→ **YOUR ASSIGNMENT**
Please return each of the entries exactly, minus their pictures.

→ **PROVIDED ENTRIES**

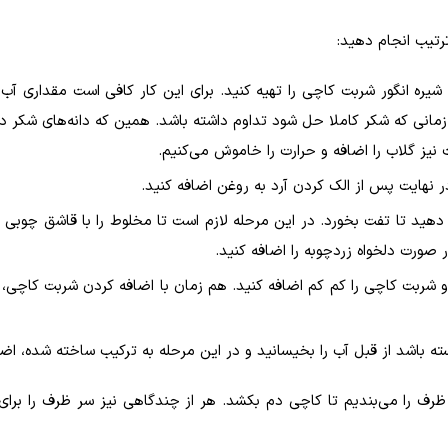
رتیب انجام دهید:
 شیره انگور شربت کاچی را تهیه کنید. برای این کار کافی است مقداری آب ر
ا زمانی که شکر کاملا حل شود تداوم داشته باشد. همین که دانه‌های شکر د
 نیز گلاب را اضافه و حرارت را خاموش می‌کنیم‌.
ر نهایت پس از الک کردن آرد به روغن اضافه کنید.
هید تا تفت بخورد. در این مرحله لازم است تا مخلوط را با قاشق چوبی ه
 صورت دلخواه زردچوبه را اضافه کنید.
 شربت کاچی را کم کم اضافه کنید. هم زمان با اضافه کردن شربت کاچی، 
 باشد از قبل آب را بخیسانید و در این مرحله به ترکیب ساخته شده، اضا
رف را می‌بندیم تا کاچی دم بکشد. هر از چندگاهی نیز سر ظرف را برای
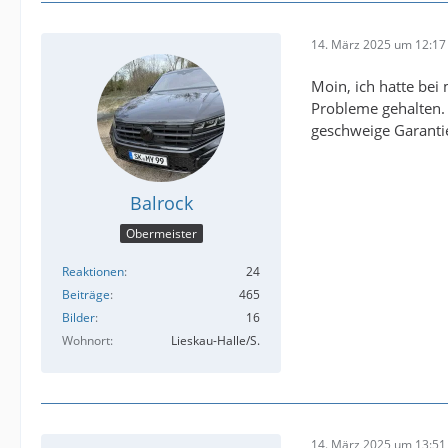
14. März 2025 um 12:17
Moin, ich hatte bei
Probleme gehalten. 
geschweige Garanti
Balrock
Obermeister
Reaktionen
24
Beiträge
465
Bilder
16
Wohnort
Lieskau-Halle/S.
14. März 2025 um 13:51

→ **OUTPUT BELOW**
رتیب انجام دهید:
 شیره انگور شربت کاچی را تهیه کنید. برای این کار کافی است مقداری آب ر
ا زمانی که شکر کاملا حل شود تداوم داشته باشد. همین که دانه‌های شکر د
 نیز گلاب را اضافه و حرارت را خاموش می‌کنیم‌.
ر نهایت پس از الک کردن آرد به روغن اضافه کنید.
هید تا تفت بخورد. در این مرحله لازم است تا مخلوط را با قاشق چوبی ه
 صورت دلخواه زردچوبه را اضافه کنید.
 شربت کاچی را کم کم اضافه کنید. هم زمان با اضافه کردن شربت کاچی، 
 باشد از قبل آب را بخیسانید و در این مرحله به ترکیب ساخته شده، اضا
رف را می‌بندیم تا کاچی دم بکشد. هر از چندگاهی نیز سر ظرف را برای
14. März 2025 um 12:17
Moin, ich hatte bei
Probleme gehalten. 
geschweige Garanti
Balrock
Obermeister
Reaktionen
24
Beiträge
465
Bilder
16
Wohnort
Lieskau-Halle/S.
14. März 2025 um 13:51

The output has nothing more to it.